第68話:少女が見た流星11
「――金波羅華――」
ズバンッ! と風が鳴きました。こっちの持つ近距離魔術。金波羅華は寸勁をマジックトリガーに放たれる絶技。京八流における最秘奥で、あんまり俗物に見せちゃいけないんですけど準拠世界でならセーフでしょう。
「ふう」
倒れ伏したタキシード二人組を睥睨しつつ、呼気を一つ。
「こんなものでよろしいでしょうかぁ? ジュリアン」
「あ。うん。だな。強いなトール」
「あまり自慢にも為りませんけどね。元の世界だとあたおかで強い魔術師なんてかなりいましたし。私はまだしも常識の範疇でしたよぅ。それよりもいつもああやってジュリアンは絡まれているんですか? こっちとしても問題視せざるを得ませんよぅ?」
「ああ。それは違う。むしろ嫉妬だ」
「嫉妬? ジェラシック?」
「トールがあまりに可憐だから俺様から奪いたい男子がひっきりなしってわけだ」
「それは光栄でぃ」
ご自慢の長い濡れ羽色の髪をかき上げる。サラサラと風に鳴いてどこまでも広がっていく。こっちの世界でも女性用の洗料はあるらしく、私のこの自慢のロングヘアーは艶々を保っていました。
「それだけじゃなくパッと見でも顔が極上に可愛いし、線が細くて庇護欲そそるし」
「褒めすぎですよー」
とか言いつつ自覚はしています。私は女装すると女性以上に男を惹く。
魔術師にとって性事情ってあんまり締め付けが無いので、私や周りの人間はかなり奔放に育った。師匠は純愛だったけど私はまぁ……色々と。
「それではジュリアン。あーん」
「お前様は可愛いな。あーん」
そんなバカップル爆発しろ的な関係を築きます。
「貴様! ジュリアン!」
「お前! ジュリアン!」
なのに叩き伏せられてもジュリアンに悪意を持つタキシード二人。意識でも奪うべきでしょうか。周りの視線も既に興味で埋め尽くされていました。ミートローフをパクリ。
どうしたものかと考えていると、
「グゲ! ゲガガガガガガガアババババババ!」
「ギギ! ギグググググググケヒャヒャヒャ!」
どこか奈落から聞こえるような怨嗟がタキシード二人の喉の奥から迸りまして。
「何?」
眉をひそめます。けれど周囲は場を読んでいるようで。
「マズい……」
「何がでしょう?」
「魔に堕ちた……」
だからソレが何だと……。
首を傾げていると、タキシード二人の身体が変質しました。
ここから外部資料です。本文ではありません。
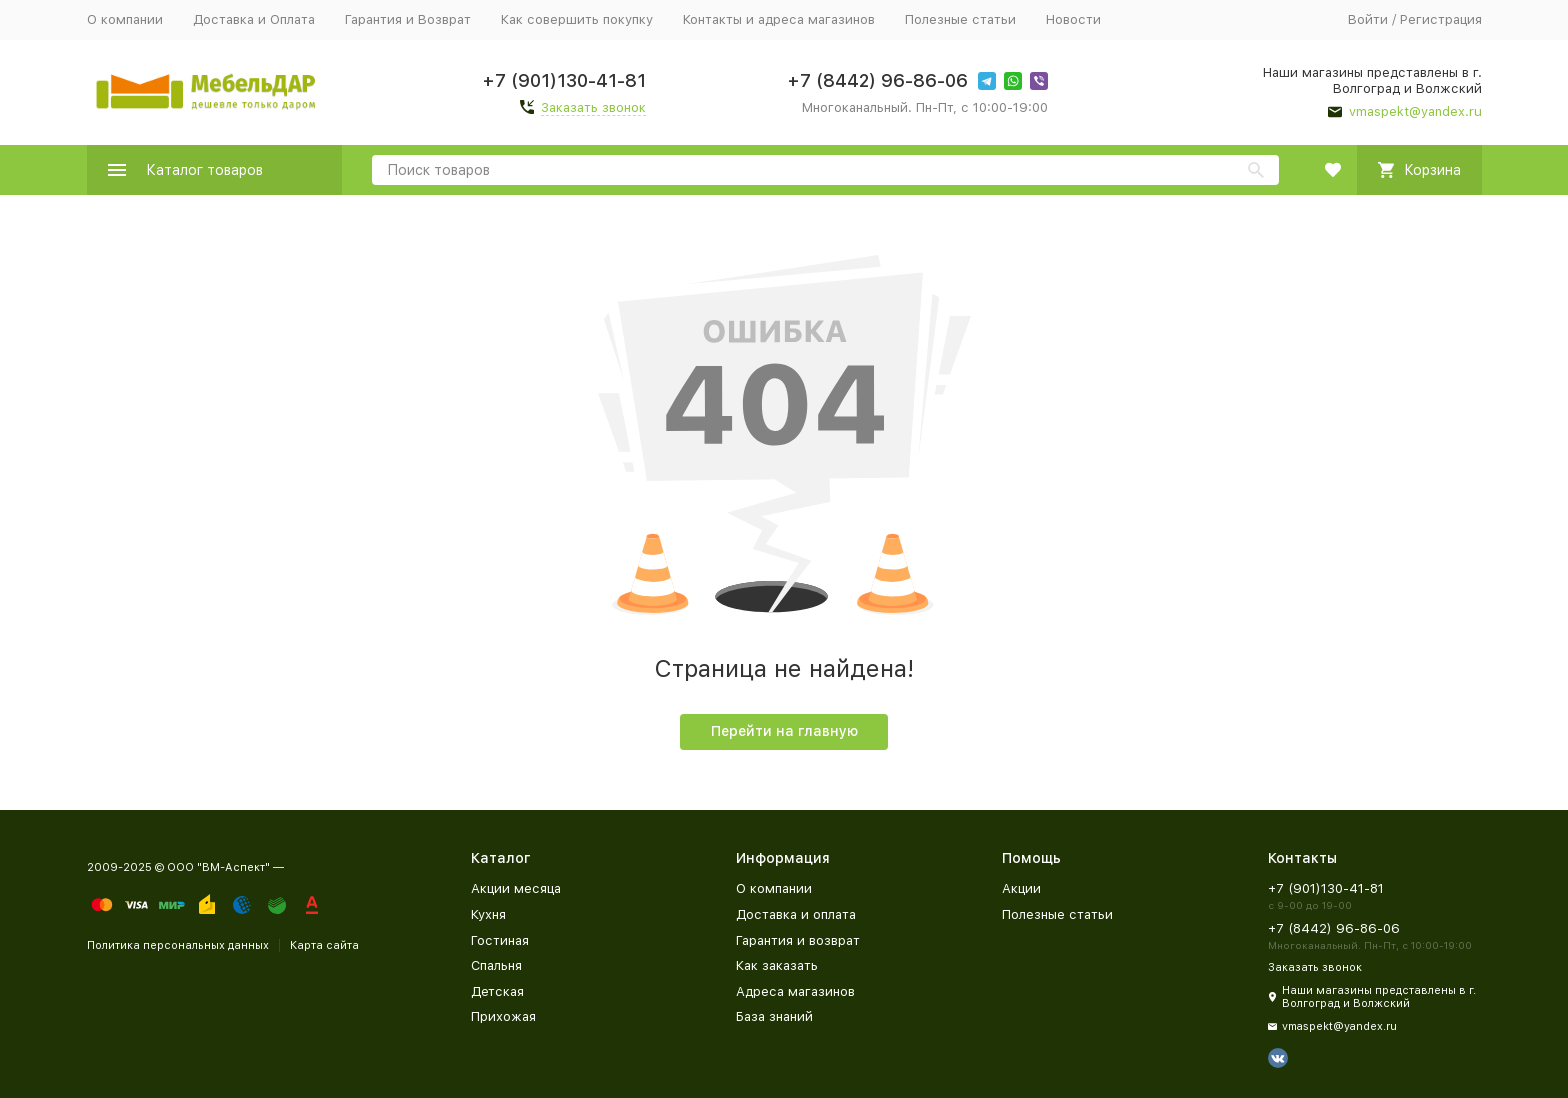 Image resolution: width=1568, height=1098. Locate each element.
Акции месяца (516, 888)
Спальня (496, 965)
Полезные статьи (960, 19)
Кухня (488, 914)
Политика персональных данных (178, 945)
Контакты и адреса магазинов (779, 19)
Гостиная (500, 940)
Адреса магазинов (795, 991)
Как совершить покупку (577, 19)
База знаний (774, 1016)
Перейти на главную (784, 731)
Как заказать (777, 965)
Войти (1368, 19)
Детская (497, 991)
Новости (1073, 19)
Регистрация (1441, 19)
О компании (125, 19)
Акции (1021, 888)
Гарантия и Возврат (408, 19)
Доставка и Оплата (254, 19)
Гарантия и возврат (798, 940)
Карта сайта (324, 945)
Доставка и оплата (796, 914)
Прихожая (503, 1016) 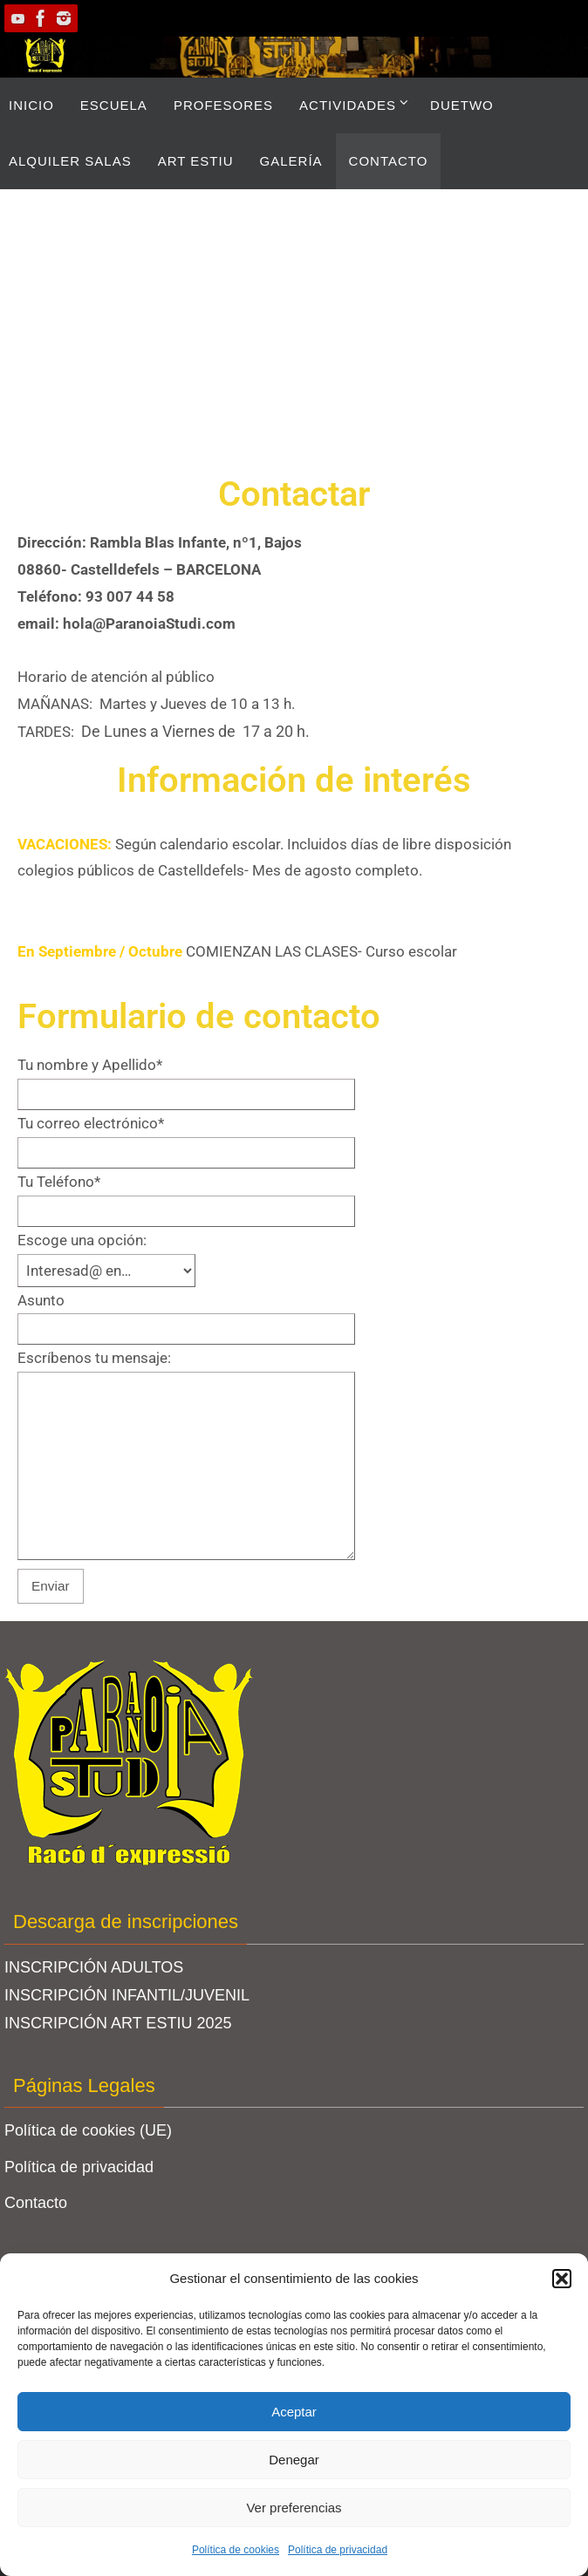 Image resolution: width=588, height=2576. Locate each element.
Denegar (294, 2459)
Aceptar (294, 2411)
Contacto (35, 2202)
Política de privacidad (337, 2550)
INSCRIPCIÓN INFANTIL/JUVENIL (127, 1995)
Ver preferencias (293, 2507)
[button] (562, 2278)
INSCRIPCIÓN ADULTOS (93, 1967)
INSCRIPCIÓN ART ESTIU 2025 (117, 2023)
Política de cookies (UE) (88, 2130)
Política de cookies (235, 2550) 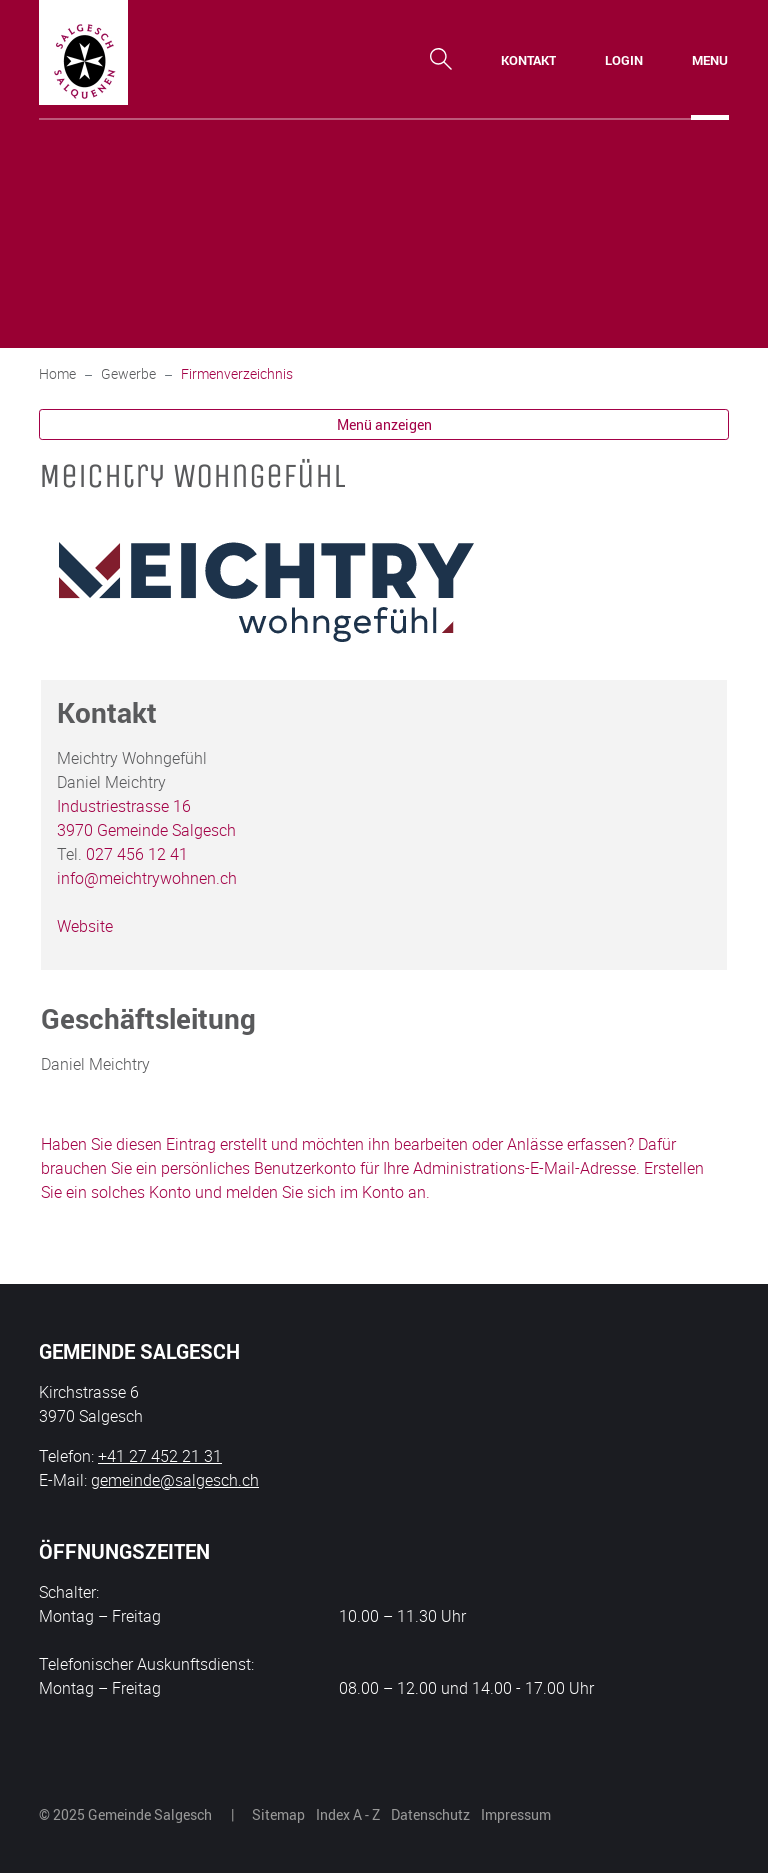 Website (85, 926)
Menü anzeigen (384, 424)
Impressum (516, 1814)
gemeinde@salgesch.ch (175, 1480)
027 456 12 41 (137, 854)
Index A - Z (348, 1814)
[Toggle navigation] (710, 60)
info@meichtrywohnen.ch (147, 878)
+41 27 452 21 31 (160, 1456)
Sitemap (278, 1814)
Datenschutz (430, 1814)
お高そうなジャケットを筋肉の膨張だけで弾き飛ばし、その背に悪魔の羽を生やします。眼球にネコのような瞳孔が刻まれ、声から流れるのは言語化できない怨嗟。
「悪魔変身? デ○ルマン?」
「魔人化だぜ!」
そうジュリアンが定義した瞬間、
「LUA――ッ!」
先に立ち上がった方の魔人が吠えて、その圧迫が食堂を叩いて飽和させます。ミシミシッと壁が啼いて、あまりの事態に衆人環視も逃げていきまして。
「私たちも逃げましょうかぁ」
此処に居てもしょうがないのも事実で。
「トールさん!」「トール嬢!」
「うわ。こっちに振らないで欲しいんですけどぉ」
魔人化してもしっかり認識されていた。
「どうやらアレらはトールに偏愛しているらしいな」
「はた迷惑な」
「――フレイムアロー!――」
「――サンダーライン!――」
焔と雷が襲ってきました。
「――千引之岩――」
しょうがないので空間隔絶で対処。展開した障壁が二つの魔術を防ぎます。
「ワンダーくん!」
「はい!」
「ツーリーくん!」
「何だ!」
「タイプじゃないので諦めて?」
というか本当は男だと知っても抱けるのか君ら。